▶ Task to complete
Write out again, exactly, the lines below starting at the one with "La compañía Ecopetrol" and ending at the one with "En el primer día del cliente de emsys grid".

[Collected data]
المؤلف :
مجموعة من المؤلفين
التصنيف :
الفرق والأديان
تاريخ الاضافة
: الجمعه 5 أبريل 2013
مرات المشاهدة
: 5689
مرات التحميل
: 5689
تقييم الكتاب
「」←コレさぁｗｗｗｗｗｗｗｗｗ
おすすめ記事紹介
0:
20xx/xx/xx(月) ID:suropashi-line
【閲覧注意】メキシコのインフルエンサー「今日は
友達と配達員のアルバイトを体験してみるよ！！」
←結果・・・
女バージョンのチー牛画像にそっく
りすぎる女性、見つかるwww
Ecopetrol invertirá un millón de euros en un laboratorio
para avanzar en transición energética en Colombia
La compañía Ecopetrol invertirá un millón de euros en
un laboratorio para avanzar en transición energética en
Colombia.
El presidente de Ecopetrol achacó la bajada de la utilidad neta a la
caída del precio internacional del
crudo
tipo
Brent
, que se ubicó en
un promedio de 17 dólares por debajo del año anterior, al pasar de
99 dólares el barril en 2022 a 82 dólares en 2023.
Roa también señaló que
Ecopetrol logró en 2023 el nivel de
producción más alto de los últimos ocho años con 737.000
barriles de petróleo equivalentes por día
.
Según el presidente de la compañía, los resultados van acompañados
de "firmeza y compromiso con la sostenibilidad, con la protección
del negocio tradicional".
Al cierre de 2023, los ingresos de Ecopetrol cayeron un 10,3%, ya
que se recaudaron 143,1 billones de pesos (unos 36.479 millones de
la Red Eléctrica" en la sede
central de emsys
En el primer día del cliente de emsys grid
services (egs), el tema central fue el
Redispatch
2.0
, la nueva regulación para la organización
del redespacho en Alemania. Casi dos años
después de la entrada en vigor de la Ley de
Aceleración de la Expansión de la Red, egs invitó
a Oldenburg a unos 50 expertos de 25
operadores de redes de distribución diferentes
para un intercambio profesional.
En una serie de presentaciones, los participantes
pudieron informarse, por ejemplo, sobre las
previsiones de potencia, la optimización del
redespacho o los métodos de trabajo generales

▶ The answer
La compañía Ecopetrol invertirá un millón de euros en
un laboratorio para avanzar en transición energética en
Colombia.
El presidente de Ecopetrol achacó la bajada de la utilidad neta a la
caída del precio internacional del
crudo
tipo
Brent
, que se ubicó en
un promedio de 17 dólares por debajo del año anterior, al pasar de
99 dólares el barril en 2022 a 82 dólares en 2023.
Roa también señaló que
Ecopetrol logró en 2023 el nivel de
producción más alto de los últimos ocho años con 737.000
barriles de petróleo equivalentes por día
.
Según el presidente de la compañía, los resultados van acompañados
de "firmeza y compromiso con la sostenibilidad, con la protección
del negocio tradicional".
Al cierre de 2023, los ingresos de Ecopetrol cayeron un 10,3%, ya
que se recaudaron 143,1 billones de pesos (unos 36.479 millones de
la Red Eléctrica" en la sede
central de emsys
En el primer día del cliente de emsys grid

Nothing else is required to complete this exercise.